Our generation is supposedly notorious for being inseparable from our phones. Specifically, we are the generation of social media. So, what happens when the pizza delivery person rings the doorbell right when we find the perfect lighting for our selfie? Is it worth leaving the app and actually using a calculator to determine how much to tip the deliverer? With our project, there is no need to choose! You can simultaneously be a hospitable community member while still posing for that selfie. Enter the total cost and use our filter to help you thank your pizza person for their hard work.
How it works
First, when the filter is opened, there is a box over the user's forehead with the label "How much should I tip?". There is also text at the bottom of the screen that says "enter amount here". The user clicks on the text at the bottom and enters the monetary value of a meal they are going to pay for. They then click on the box on their forehead as it randomly cycles through the 6 possible options for 6 seconds.
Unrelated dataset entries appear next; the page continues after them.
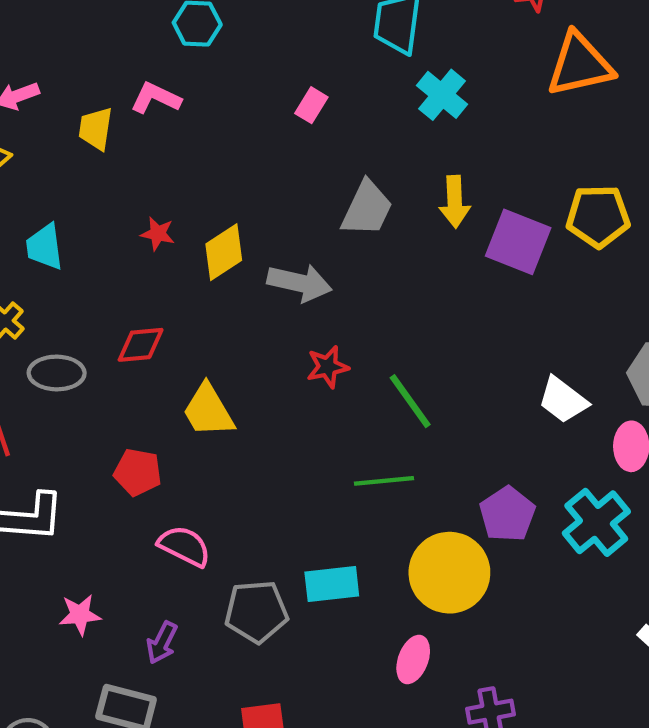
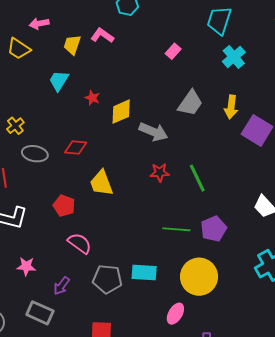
cyan trapezoid: (45, 247) -> (59, 81), moved, turned 30
green line: (410, 401) -> (197, 178), moved
purple pentagon: (507, 514) -> (214, 229), moved

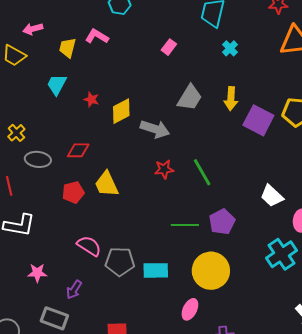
cyan cross: (234, 57) -> (230, 48), size x0.7
red pentagon: (64, 206) -> (73, 192), moved, turned -30
gray pentagon: (107, 279) -> (120, 262), moved

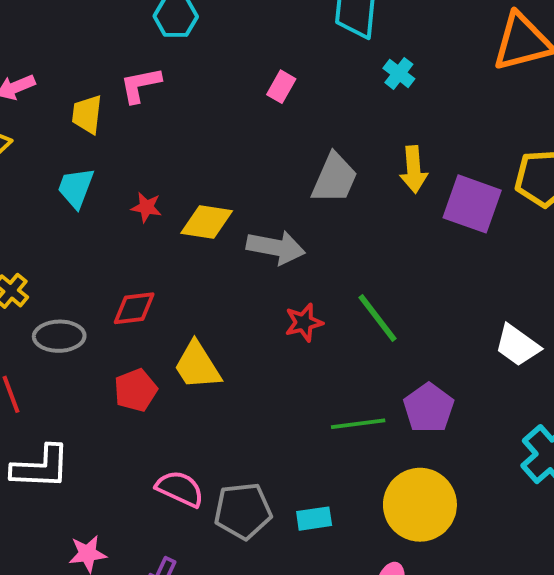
pink L-shape: (97, 36) -> (140, 85), turned -35
yellow diamond: (121, 111) -> (207, 222), turned 44
cyan rectangle: (156, 270) -> (314, 519), size x0.7

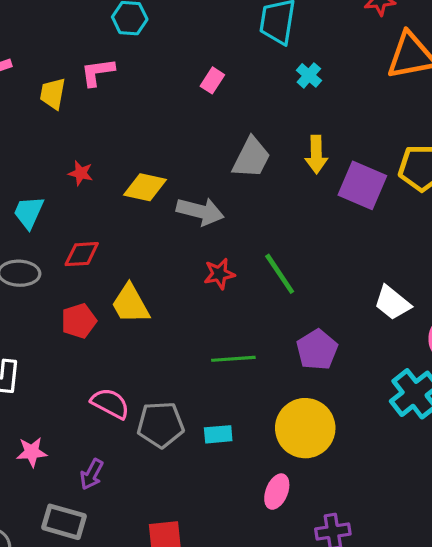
cyan trapezoid: (76, 188) -> (29, 212), moved
red star: (146, 207) -> (81, 173), moved
green line: (358, 424) -> (233, 359), moved

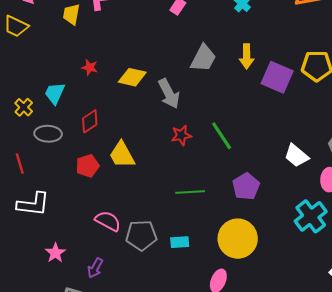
gray arrow: (200, 211) -> (169, 94), turned 48
red diamond: (82, 254) -> (90, 121), turned -30
pink star: (32, 452) -> (55, 253), turned -30

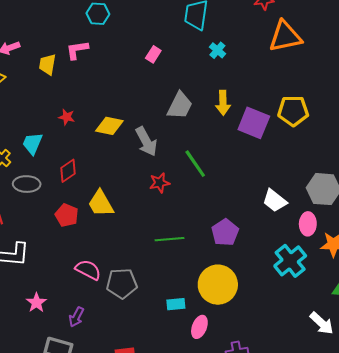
green line: (222, 136) -> (195, 164), moved
red pentagon: (88, 166) -> (67, 215), turned -30
cyan rectangle: (180, 242) -> (176, 304), moved

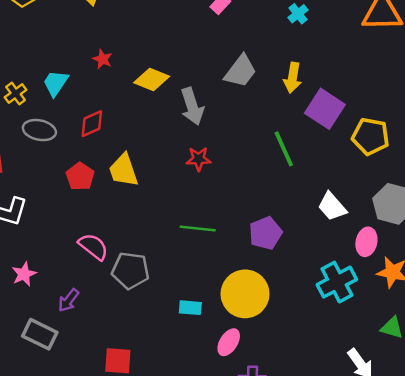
yellow pentagon: (293, 111) -> (371, 136), moved
green line: (195, 164) -> (284, 149), moved
pink ellipse: (199, 327) -> (229, 342), moved

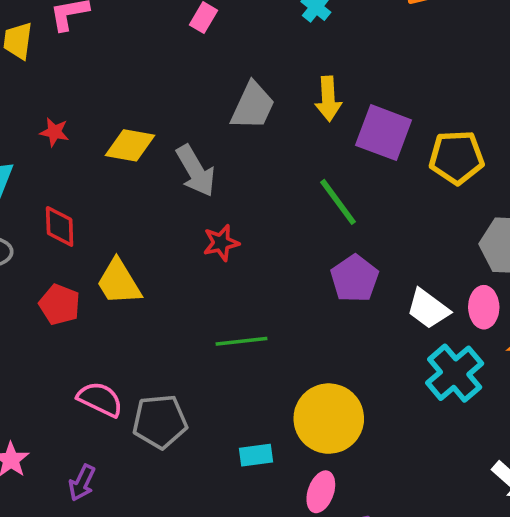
red diamond: (92, 124) -> (60, 226), turned -56
white trapezoid: (332, 207) -> (428, 309), moved
purple pentagon: (266, 233) -> (355, 279), moved

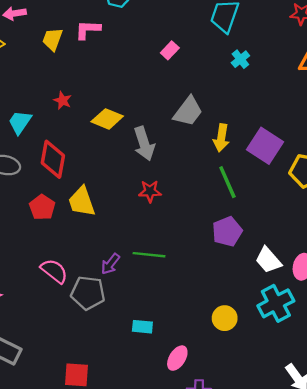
yellow arrow: (328, 99) -> (221, 138), moved
red diamond: (60, 226) -> (53, 159), size x1.4
yellow circle: (329, 419) -> (225, 318), moved, size x0.6
purple arrow: (82, 483) -> (110, 264), moved

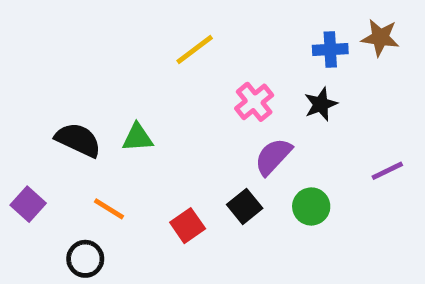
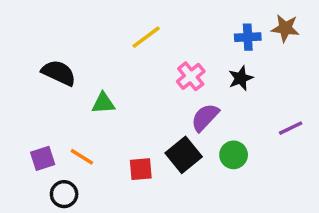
black semicircle: (78, 140) -> (59, 73), moved
purple square: (28, 204) -> (43, 158), moved, turned 30
black square: (245, 206) -> (184, 155), size x1.4
red square: (188, 226) -> (141, 169), turned 30

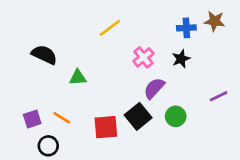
red square: (141, 169) -> (106, 127), size x1.4

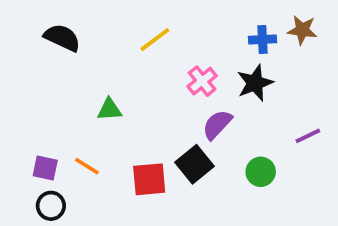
black semicircle: (44, 55) -> (62, 38), moved
black star: (181, 59) -> (255, 83), size x1.4
green circle: (176, 116) -> (261, 172), moved
purple square: (32, 119) -> (45, 168), turned 30
black circle: (48, 146) -> (51, 206), moved

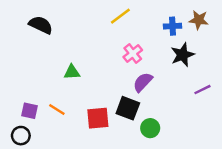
yellow line: (155, 40) -> (120, 16), moved
black star: (255, 83) -> (183, 55), moved
black square: (195, 164) -> (128, 108), turned -30
green circle: (261, 172) -> (150, 128), moved
black circle: (51, 206) -> (21, 136), moved

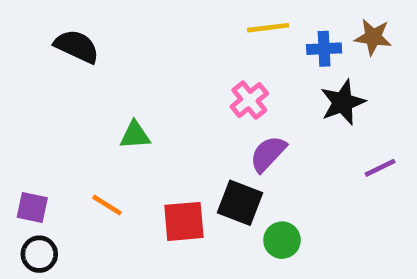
yellow line: (120, 16) -> (268, 28), moved, turned 30
purple square: (30, 111) -> (32, 207), moved

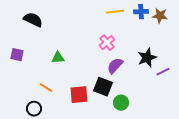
blue cross: (324, 49) -> (141, 12), moved
black star: (343, 102) -> (147, 58), moved
purple square: (32, 207) -> (17, 55), moved
black circle: (39, 254) -> (34, 109), moved

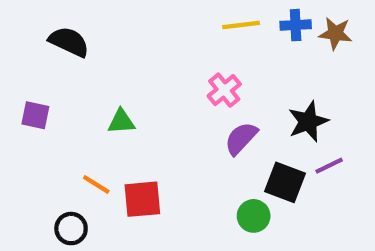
purple line: (163, 72) -> (329, 166), moved
black square: (103, 87) -> (285, 182), moved
red square: (79, 95) -> (142, 199), moved

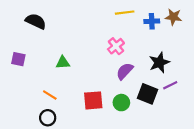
blue cross: (296, 25) -> (152, 21), moved
red square: (142, 199) -> (93, 100), moved
green circle: (254, 216) -> (121, 103), moved
black circle: (71, 229) -> (48, 118), moved

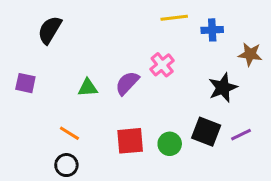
brown star: (173, 17) -> (250, 54), moved
black semicircle: (36, 21) -> (50, 30), turned -84
purple semicircle: (125, 71) -> (127, 83), moved
purple line: (170, 85) -> (241, 135), moved

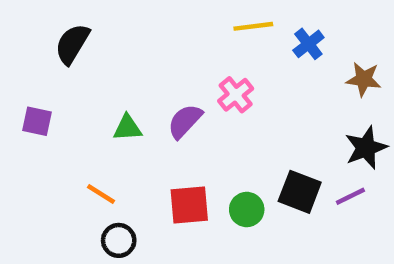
blue cross: (212, 30) -> (308, 44), turned -35
black star: (223, 88) -> (366, 148), moved
black circle: (66, 165) -> (119, 240), moved

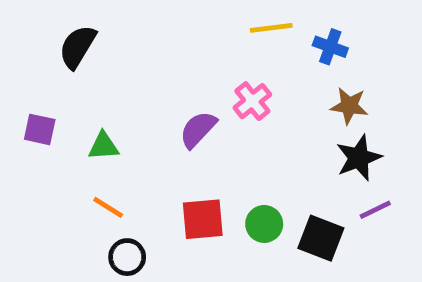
blue cross: (308, 44) -> (330, 47), turned -32
brown star: (364, 79) -> (349, 106), moved
green triangle: (127, 128) -> (103, 146), moved
black star: (366, 148) -> (359, 158), moved
black square: (300, 192) -> (321, 238), moved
Then, it will stop on one of these percentages. Once the user clicks the box one more time, the amount the user should tip will show up on the box, and the total cost (meal price + tip) will show up on the bottom of the screen.
What it does
This filter allows the user to input the monetary value of a meal. Then, the program randomly selects between 5 possible percent options (15%-20%) for the user to tip. Once a percentage is chosen, the program will calculate how much should be tipped, as well as the total cost of the meal.
How we built it
Challenges we ran into
Since Spark AR is a fairly new platform (only released in August 2018), there is not a lot of information out there from users on how to best manipulate data. Other than some tutorials from Facebook, we had to figure out a lot of the software through trial and error. One of our main challenges was sending data between the patch editor (drag&drop programming area) and the script.
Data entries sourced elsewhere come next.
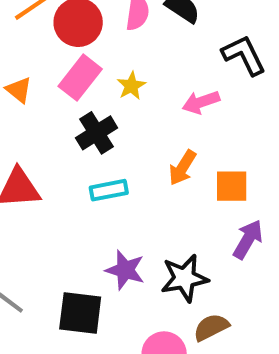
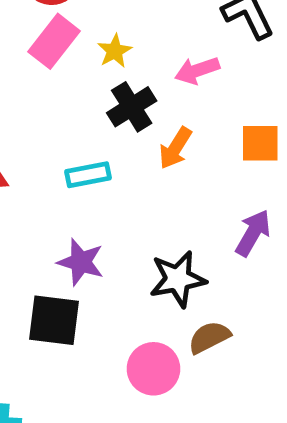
black cross: (97, 133) -> (132, 107), moved
orange square: (232, 186) -> (260, 143), moved
purple star: (125, 270) -> (81, 262), moved

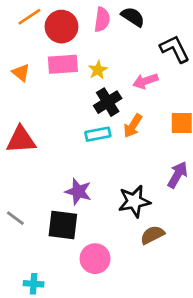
pink rectangle: (54, 41) -> (63, 64), turned 48
cyan rectangle: (88, 175) -> (98, 134), moved
pink circle: (153, 369) -> (95, 259), moved

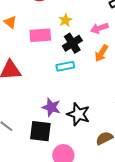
pink rectangle: (63, 64) -> (40, 35), moved
orange arrow: (133, 126) -> (101, 53), moved
black star: (134, 201) -> (78, 114), moved, turned 30

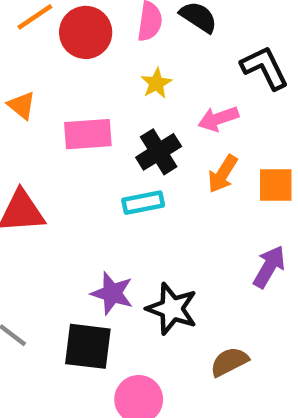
yellow star: (65, 20) -> (156, 83), moved

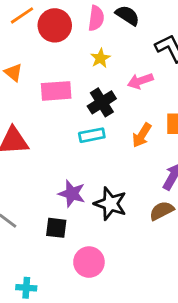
orange arrow: (223, 174) -> (142, 135), moved
black square: (88, 346) -> (56, 228), size x0.7
brown semicircle: (229, 362) -> (162, 211), moved

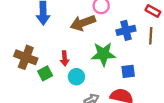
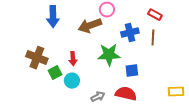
cyan circle: (76, 77) -> (72, 81), moved

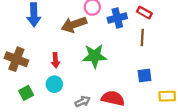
blue cross: (130, 33) -> (117, 18), moved
blue square: (132, 71) -> (144, 75), moved
green square: (55, 73) -> (26, 93), moved

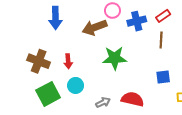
red rectangle: (144, 13) -> (163, 16), turned -64
red arrow: (55, 60) -> (68, 61), moved
green square: (26, 93) -> (48, 94), size x1.6

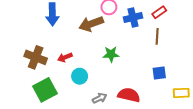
green star: (115, 58) -> (111, 54), size x0.7
red arrow: (68, 61) -> (65, 57), turned 72
cyan circle: (76, 85) -> (80, 76), moved

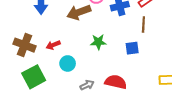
blue square: (159, 73) -> (132, 48), moved

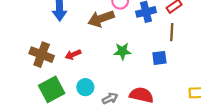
cyan circle: (68, 63) -> (85, 87), moved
Accomplishments that we're proud of
Considering that this technology is very new, we were very proud of ourselves for being able to comprehend and work with this software, without getting too frustrated. Even with trial and error, we were able to figure out how most things worked by using logic and analytical thinking.
What we learned
First and foremost, we learned so much about the world of AR. Whether it be 3D object placement or learning how to change certain features using script, we learned a great deal about AR that we never knew existed, especially considering how often we use these types of filters on a daily basis. Furthermore, we learned how to use the limited resources we had. Since SparkAR is a fairly new platform, we had to work together and debug our issues without the help of online resources to guide us along the way. Finally, we realized how much there is still to be learned about the world of AR, and we hope that one day we will be able to help create even larger-scale projects using AR.
What's next for Tip Calculator Filter
Unfortunately, text user input is an unsupported operation for Instagram filters. Our first goal is to find a way to make our filter Instagram compatible. We could potentially achieve this by having the user selected an amount rounded to the nearest whole so no text from the user is required. Furthermore, an interesting feature to add could be using data of the average tip amount for each restaurant (if that information is available) and suggesting what the most appropriate tip amount is based on previous tippers.